**WHAT TO WORK ON:**
Make an exact copy of the entries below and leave any picture out of it.

[RECORDS TO USE Boundary: Start]

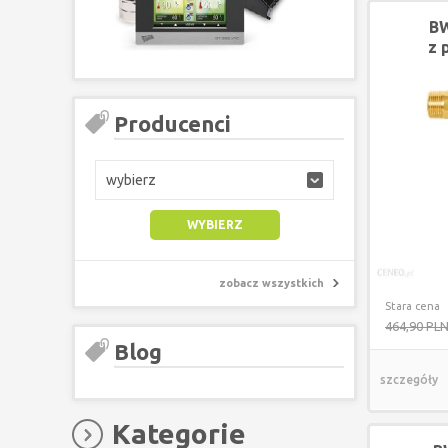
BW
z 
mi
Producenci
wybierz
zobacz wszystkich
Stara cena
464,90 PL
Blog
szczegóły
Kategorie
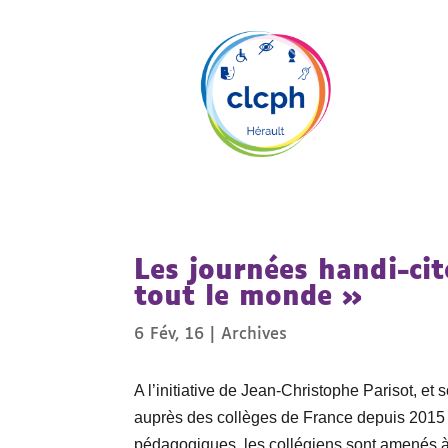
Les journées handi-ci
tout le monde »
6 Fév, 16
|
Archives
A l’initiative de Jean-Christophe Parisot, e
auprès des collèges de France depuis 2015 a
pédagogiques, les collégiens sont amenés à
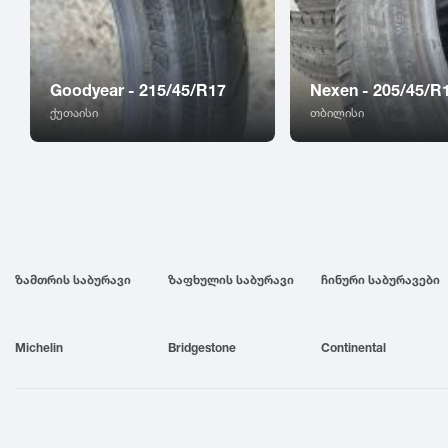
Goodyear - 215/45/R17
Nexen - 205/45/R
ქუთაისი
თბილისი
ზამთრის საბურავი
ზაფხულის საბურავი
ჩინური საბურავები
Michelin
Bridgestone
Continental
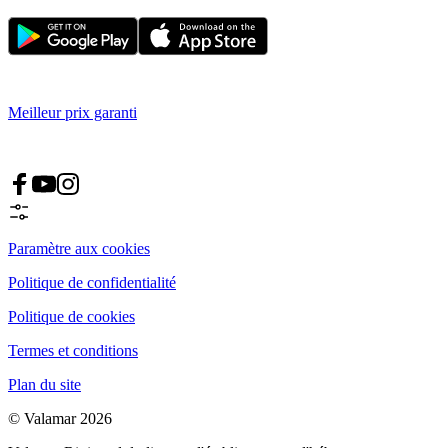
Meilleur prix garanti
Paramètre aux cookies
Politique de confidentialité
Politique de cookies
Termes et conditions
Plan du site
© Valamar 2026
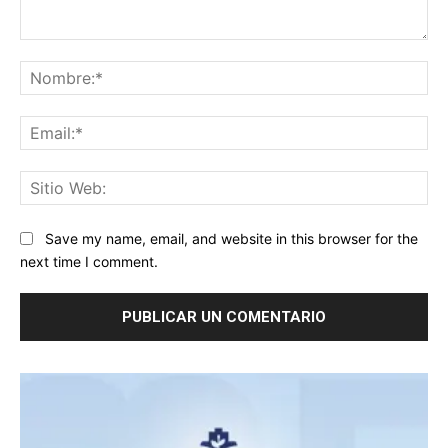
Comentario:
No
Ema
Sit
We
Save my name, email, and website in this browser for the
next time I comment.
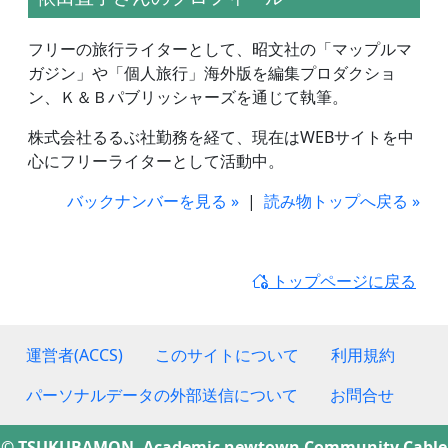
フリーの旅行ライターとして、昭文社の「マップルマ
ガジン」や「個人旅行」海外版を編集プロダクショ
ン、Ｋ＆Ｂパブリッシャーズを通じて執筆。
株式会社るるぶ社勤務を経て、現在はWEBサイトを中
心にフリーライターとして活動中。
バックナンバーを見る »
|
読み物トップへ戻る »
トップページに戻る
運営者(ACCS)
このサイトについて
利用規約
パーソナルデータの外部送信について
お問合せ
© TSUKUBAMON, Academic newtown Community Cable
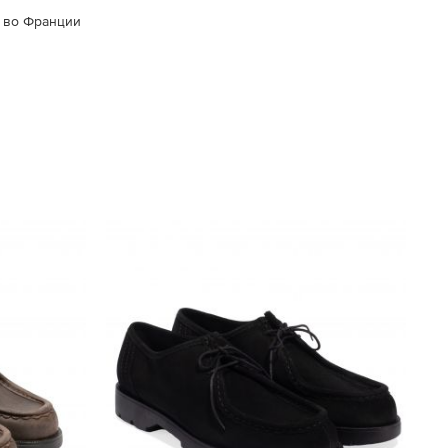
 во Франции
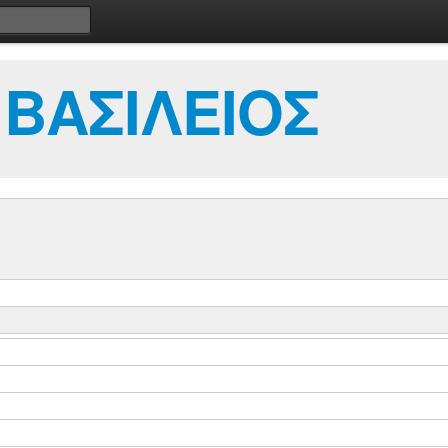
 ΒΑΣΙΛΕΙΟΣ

[RECORDS TO USE Boundary: End]

**EXERCISE RESULT:**
BW
z 
mi
Producenci
wybierz
zobacz wszystkich
Stara cena
464,90 PL
Blog
szczegóły
Kategorie
Les journées handi-ci
tout le monde »
6 Fév, 16
|
Archives
A l’initiative de Jean-Christophe Parisot, e
auprès des collèges de France depuis 2015 a
pédagogiques, les collégiens sont amenés à
Goodyear - 215/45/R17
Nexen - 205/45/R
ქუთაისი
თბილისი
ზამთრის საბურავი
ზაფხულის საბურავი
ჩინური საბურავები
Michelin
Bridgestone
Continental
Meilleur prix garanti
Paramètre aux cookies
Politique de confidentialité
Politique de cookies
Termes et conditions
Plan du site
© Valamar 2026
Comentario:
No
Ema
Sit
We
Save my name, email, and website in this browser for the
next time I comment.
フリーの旅行ライターとして、昭文社の「マップルマ
ガジン」や「個人旅行」海外版を編集プロダクショ
ン、Ｋ＆Ｂパブリッシャーズを通じて執筆。
株式会社るるぶ社勤務を経て、現在はWEBサイトを中
心にフリーライターとして活動中。
バックナンバーを見る »
|
読み物トップへ戻る »
トップページに戻る
運営者(ACCS)
このサイトについて
利用規約
パーソナルデータの外部送信について
お問合せ
© TSUKUBAMON, Academic newtown Community Cable
 во Франции
 ΒΑΣΙΛΕΙΟΣ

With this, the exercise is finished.